COLUMBUS - Toledo native Gregory L. Bryant-Bey will mark his 53rd birthday on Aug. 6, but if the Ohio Supreme Court has its way, it will be his last.
The high court yesterday set Nov. 19 as the date for Bryant-Bey's execution for the 1992 robbery murder of Dale Pinkelman, owner of Pinky's Collectibles in North Toledo.
It's a decision Mr. Pinkelman's widow, Sharon, has been dreading. She opposes the death penalty.
"Nov. 19 scares me a whole lot," she said. "I'm not sure how I'm going to feel. I hope he's made his peace with God."
Despite her feelings on the death penalty, Mrs. Pinkelman said Bryant-Bey's lawyer shouldn't seek her help should he seek clemency from Gov. Ted Strickland. She also won't appear before the Ohio Parole Board to help the state argue for execution.
"Sixteen years have gone by," she said. "We've settled into our lives without my husband, which is sad, because there have been 10 more grandchildren since he's gone."
Bryant-Bey would be the first person from northwest Ohio to face execution since the U.S. Supreme Court in April ended an unofficial national moratorium on the death penalty by upholding the constitutionality of the lethal-injection process in a Kentucky case.

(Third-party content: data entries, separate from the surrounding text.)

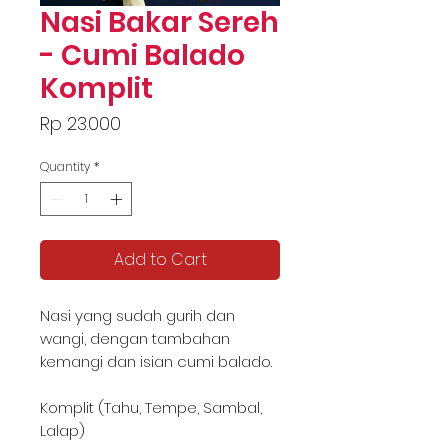
Nasi Bakar Sereh
- Cumi Balado
Komplit
Price
Rp 23.000
Quantity
*
Add to Cart
Nasi yang sudah gurih dan
wangi, dengan tambahan
kemangi dan isian cumi balado.
Komplit (Tahu, Tempe, Sambal,
Lalap)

A similar civil rights challenge against Ohio's execution protocol is pending in U.S. District Court in Columbus.
"We have moved to have Bryant-Bey intervene in the pending lawsuit. All of the documents have been filed, and we're waiting to hear from Judge [Gregory] Frost as to what will happen," said Richard Vickers, supervisor of the death penalty division of the Ohio Public Defender's Office.
"We will use every avenue we can for Bryant-Bey," he said.

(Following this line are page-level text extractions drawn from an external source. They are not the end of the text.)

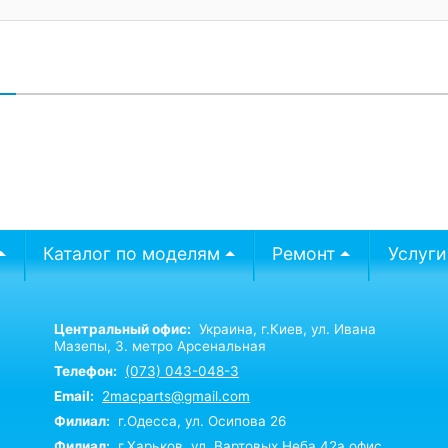
В
Каталог по моделям
Ремонт
Услуги
Центральный офис:
Украина,
г.Киев,
ул. Ивана
Мазепы, 3. метро Арсенальная
Телефон:
(073) 043-048-3
Email:
2macparts@gmail.com
Филиал:
г.Одесса, ул. Осипова 26
Филиал:
г.Харьков, ул. Вартовых Неба 42а офис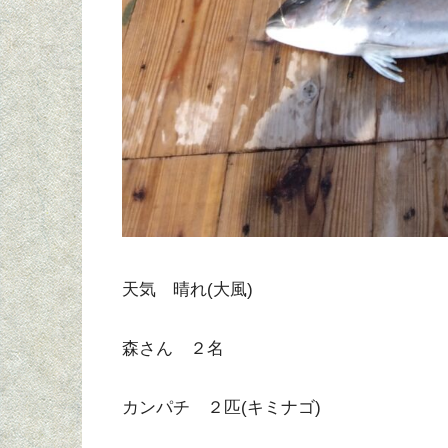
天気 晴れ(大風)
森さん ２名
カンパチ ２匹(キミナゴ)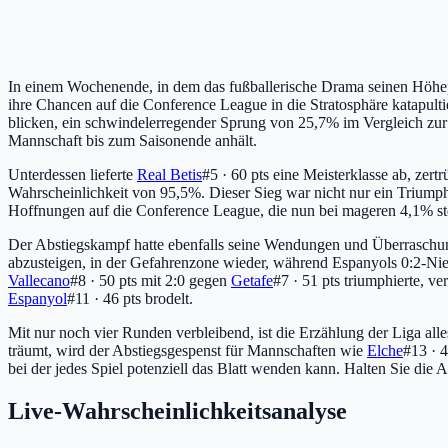
In einem Wochenende, in dem das fußballerische Drama seinen Höhep
ihre Chancen auf die Conference League in die Stratosphäre katapul
blicken, ein schwindelerregender Sprung von 25,7% im Vergleich zur
Mannschaft bis zum Saisonende anhält.
Unterdessen lieferte
Real Betis
#5 · 60 pts
eine Meisterklasse ab, zer
Wahrscheinlichkeit von 95,5%. Dieser Sieg war nicht nur ein Triumph
Hoffnungen auf die Conference League, die nun bei mageren 4,1% s
Der Abstiegskampf hatte ebenfalls seine Wendungen und Überrasch
abzusteigen, in der Gefahrenzone wieder, während Espanyols 0:2-Ni
Vallecano
#8 · 50 pts
mit 2:0 gegen
Getafe
#7 · 51 pts
triumphierte, ve
Espanyol
#11 · 46 pts
brodelt.
Mit nur noch vier Runden verbleibend, ist die Erzählung der Liga all
träumt, wird der Abstiegsgespenst für Mannschaften wie
Elche
#13 · 4
bei der jedes Spiel potenziell das Blatt wenden kann. Halten Sie die 
Live-Wahrscheinlichkeitsanalyse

Bryant-Bey had confessed to the separate robbery-murder of Peter Mihas, owner of downtown Toledo's The Board Room restaurant, and was sentenced to life in prison with the possibility of parole.
His confession in that case helped to convict him in the prior killing of Mr. Pinkelman because of the similarities between the two deaths.
Both men were stabbed once in the chest, their pants removed, and their shoes lined up neatly next to their bodies. Bryant-Bey's palm print was also found at the Pinkelman crime scene.
Lucas County Prosecutor Julia Bates had asked the high court to set the date.
"It's the law," she said. "Our legislature determined it was appropriate, the people of Ohio have indicated they want it, and the courts have upheld it. For those who argue it's not a deterrent, it's a deterrent for that person. Here's someone who killed once and killed again. We at least know he will never kill anyone else."
Barring another court stay, Bryant-Bey would be transported roughly 250 miles from death row at Ohio State Penitentiary at Youngstown to the Southern Ohio Correctional Institution in Lucasville, where the state's death house is located.
The Ohio Supreme Court resumed issuing death warrants on July 11. Richard Cooey is scheduled to die on Oct. 14 for the 1986 rapes and murders of two University of Akron students.
At one time, Cooey was the lead plaintiff in Ohio's lethal injection challenge. The Cincinnati-based 6th U.S. Circuit Court of Appeals, however, removed him from the case, saying he had waited too long to question the drugs and procedures used in Ohio executions. The legal challenge went on with other inmates as plaintiffs.
Ohio has executed 26 since it resumed carrying out executions in 1999. The last was Huron native Christopher Newton, who was executed on May 24, 2007, for the 2001 murder of his cellmate, Toledo native James Brewer.